(Problem details)
From the material below, return every line that includes "name".

══════════════════════════════

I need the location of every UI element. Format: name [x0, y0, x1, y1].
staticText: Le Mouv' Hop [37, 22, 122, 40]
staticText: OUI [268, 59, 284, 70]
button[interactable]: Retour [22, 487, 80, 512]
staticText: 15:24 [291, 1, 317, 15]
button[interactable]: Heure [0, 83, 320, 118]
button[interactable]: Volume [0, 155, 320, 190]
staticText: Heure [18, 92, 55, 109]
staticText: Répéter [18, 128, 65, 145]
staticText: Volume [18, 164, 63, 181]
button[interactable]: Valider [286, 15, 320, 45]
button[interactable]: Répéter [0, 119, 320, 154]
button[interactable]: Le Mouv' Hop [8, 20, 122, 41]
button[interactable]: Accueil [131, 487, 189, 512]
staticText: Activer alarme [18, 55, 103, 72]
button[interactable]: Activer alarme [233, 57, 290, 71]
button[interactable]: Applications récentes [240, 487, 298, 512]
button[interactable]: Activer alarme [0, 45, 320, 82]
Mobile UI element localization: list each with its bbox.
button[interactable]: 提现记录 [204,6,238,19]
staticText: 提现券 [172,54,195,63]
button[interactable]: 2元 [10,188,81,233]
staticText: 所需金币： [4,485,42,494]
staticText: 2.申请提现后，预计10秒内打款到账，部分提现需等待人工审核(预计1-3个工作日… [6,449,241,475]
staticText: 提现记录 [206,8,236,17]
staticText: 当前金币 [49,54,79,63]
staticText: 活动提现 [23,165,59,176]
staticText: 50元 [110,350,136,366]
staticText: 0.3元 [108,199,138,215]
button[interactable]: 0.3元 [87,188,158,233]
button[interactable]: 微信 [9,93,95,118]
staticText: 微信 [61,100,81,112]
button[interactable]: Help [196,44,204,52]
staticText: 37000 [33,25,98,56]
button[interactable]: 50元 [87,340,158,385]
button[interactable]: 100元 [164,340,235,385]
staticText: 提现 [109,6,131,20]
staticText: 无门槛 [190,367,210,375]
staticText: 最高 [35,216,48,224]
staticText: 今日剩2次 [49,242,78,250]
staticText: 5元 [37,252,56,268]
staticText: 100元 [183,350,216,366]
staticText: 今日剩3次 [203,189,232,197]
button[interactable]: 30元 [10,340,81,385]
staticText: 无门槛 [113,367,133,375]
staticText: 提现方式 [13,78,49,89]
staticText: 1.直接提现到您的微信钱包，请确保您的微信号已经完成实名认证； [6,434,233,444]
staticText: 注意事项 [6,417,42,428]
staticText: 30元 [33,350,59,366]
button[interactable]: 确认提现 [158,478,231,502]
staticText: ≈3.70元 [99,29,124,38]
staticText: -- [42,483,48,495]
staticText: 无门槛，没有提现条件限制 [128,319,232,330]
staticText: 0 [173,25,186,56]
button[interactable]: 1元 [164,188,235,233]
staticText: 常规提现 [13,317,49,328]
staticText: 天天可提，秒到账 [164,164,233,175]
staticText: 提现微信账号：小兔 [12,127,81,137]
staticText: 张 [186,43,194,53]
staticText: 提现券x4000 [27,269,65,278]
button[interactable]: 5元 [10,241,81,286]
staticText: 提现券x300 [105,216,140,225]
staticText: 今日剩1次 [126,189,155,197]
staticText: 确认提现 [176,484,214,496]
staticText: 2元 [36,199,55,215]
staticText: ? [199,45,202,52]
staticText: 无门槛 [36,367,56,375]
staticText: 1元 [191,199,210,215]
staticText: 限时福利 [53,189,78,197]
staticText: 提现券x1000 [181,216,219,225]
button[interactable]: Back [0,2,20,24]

══════════════════════════════

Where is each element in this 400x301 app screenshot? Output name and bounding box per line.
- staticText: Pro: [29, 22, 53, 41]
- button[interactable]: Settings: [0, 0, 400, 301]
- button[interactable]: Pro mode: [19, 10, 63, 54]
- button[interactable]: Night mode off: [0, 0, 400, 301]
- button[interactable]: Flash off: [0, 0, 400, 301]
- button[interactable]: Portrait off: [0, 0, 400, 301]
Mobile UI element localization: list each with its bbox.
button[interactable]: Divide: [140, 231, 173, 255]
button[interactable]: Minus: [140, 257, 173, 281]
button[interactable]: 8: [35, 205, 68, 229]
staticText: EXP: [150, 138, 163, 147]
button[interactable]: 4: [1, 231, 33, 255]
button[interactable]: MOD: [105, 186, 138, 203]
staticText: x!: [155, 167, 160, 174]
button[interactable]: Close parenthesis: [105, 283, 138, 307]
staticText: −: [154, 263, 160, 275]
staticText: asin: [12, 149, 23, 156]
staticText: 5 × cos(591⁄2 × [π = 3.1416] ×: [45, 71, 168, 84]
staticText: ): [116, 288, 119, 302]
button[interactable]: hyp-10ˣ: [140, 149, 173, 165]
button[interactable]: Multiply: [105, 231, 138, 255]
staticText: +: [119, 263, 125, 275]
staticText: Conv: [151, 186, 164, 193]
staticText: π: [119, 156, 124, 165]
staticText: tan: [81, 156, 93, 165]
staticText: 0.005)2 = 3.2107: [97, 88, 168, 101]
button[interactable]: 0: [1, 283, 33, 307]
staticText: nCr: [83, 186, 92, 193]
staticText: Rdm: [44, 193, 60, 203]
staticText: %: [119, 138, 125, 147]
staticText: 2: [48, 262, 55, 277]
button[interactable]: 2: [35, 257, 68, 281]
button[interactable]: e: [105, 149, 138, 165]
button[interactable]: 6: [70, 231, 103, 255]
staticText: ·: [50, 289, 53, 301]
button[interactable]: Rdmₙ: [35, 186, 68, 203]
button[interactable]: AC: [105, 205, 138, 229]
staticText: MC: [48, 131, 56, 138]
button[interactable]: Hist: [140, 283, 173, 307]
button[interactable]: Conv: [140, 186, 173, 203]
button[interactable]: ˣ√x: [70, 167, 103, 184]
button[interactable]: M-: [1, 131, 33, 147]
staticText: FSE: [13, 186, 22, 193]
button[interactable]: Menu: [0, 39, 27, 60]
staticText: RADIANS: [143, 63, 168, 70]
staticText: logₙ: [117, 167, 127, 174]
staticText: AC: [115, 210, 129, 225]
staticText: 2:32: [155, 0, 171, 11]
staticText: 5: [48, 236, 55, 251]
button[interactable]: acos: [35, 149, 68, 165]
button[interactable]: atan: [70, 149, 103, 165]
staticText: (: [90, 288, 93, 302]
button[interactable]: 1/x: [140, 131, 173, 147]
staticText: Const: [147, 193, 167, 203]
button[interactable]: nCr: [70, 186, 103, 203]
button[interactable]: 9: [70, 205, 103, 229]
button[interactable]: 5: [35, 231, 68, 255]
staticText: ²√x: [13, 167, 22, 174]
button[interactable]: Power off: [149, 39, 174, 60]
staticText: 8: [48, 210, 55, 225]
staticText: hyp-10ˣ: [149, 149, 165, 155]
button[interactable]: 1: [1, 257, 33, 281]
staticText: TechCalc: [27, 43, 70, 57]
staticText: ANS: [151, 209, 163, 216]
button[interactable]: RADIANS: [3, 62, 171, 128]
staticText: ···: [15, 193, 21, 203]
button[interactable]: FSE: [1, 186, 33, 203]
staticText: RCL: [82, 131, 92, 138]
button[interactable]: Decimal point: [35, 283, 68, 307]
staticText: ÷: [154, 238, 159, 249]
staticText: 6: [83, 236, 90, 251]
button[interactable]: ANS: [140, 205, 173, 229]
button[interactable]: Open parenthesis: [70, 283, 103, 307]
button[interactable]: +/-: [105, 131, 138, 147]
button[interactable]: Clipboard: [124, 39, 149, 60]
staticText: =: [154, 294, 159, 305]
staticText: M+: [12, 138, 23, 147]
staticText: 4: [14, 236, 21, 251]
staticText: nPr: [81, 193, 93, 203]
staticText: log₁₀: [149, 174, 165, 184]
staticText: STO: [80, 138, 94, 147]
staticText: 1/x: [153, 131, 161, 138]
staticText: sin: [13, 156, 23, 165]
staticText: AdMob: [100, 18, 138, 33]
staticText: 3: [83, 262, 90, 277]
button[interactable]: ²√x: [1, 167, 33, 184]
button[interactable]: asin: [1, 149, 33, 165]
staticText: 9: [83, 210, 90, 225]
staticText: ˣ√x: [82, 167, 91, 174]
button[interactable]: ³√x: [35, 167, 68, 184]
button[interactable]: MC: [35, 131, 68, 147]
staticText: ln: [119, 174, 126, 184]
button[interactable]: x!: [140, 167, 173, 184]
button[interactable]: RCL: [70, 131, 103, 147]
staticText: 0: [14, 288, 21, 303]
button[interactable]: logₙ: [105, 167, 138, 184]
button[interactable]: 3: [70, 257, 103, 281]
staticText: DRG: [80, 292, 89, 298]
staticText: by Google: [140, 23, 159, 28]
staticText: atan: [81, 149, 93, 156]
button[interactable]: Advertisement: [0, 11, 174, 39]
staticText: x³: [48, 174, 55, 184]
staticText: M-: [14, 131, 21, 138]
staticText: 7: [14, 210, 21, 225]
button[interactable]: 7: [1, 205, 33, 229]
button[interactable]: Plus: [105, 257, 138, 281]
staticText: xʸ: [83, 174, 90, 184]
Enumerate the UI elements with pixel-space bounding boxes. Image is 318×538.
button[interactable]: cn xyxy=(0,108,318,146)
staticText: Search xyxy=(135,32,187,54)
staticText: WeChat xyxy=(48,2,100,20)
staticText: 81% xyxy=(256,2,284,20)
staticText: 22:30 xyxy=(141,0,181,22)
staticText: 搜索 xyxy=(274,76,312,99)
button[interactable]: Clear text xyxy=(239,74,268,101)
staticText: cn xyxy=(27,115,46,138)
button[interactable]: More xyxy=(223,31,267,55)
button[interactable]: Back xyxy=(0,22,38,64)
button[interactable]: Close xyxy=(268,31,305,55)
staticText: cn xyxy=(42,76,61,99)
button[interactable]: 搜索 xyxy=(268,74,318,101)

══════════════════════════════

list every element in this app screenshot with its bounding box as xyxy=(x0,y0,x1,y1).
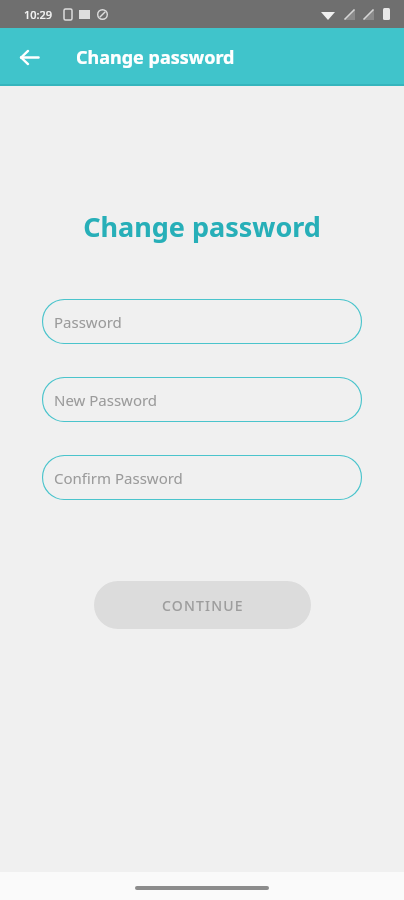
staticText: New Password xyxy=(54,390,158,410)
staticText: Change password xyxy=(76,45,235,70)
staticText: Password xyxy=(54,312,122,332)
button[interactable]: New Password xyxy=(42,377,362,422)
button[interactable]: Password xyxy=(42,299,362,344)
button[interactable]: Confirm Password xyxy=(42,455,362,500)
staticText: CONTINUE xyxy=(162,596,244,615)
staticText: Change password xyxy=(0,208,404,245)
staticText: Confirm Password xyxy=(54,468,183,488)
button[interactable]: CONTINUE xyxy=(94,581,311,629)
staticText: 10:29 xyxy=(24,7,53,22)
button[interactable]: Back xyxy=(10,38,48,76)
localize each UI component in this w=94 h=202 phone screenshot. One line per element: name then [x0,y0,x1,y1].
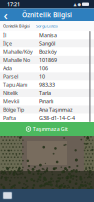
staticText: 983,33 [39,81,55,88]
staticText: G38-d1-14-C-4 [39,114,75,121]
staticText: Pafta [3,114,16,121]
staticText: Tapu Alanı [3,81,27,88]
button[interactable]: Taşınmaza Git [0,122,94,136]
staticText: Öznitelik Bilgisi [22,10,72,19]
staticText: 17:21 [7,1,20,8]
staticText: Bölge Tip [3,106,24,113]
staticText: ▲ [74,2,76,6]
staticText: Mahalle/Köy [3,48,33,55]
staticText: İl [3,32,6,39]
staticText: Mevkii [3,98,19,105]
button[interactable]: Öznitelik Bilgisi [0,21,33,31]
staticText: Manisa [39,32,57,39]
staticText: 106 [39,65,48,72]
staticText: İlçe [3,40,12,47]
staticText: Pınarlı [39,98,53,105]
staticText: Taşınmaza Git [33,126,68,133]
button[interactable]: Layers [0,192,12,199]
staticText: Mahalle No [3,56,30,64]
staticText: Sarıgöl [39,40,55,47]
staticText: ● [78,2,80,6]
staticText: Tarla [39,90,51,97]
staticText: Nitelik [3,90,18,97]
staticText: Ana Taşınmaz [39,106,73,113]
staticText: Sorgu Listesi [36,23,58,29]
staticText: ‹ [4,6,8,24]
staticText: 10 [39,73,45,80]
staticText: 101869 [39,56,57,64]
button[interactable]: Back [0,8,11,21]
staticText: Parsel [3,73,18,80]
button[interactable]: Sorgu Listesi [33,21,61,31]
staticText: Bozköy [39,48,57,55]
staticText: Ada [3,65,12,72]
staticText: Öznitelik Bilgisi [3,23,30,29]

══════════════════════════════

(Solution below)
I need the location of every UI element. Format: name [x0, y0, x1, y1].
Where is each element in this 400x301 app screenshot? Output name and bounding box per line.
localize each UI component in this w=94 h=202 phone screenshot. One line per element: name then [x0,y0,x1,y1].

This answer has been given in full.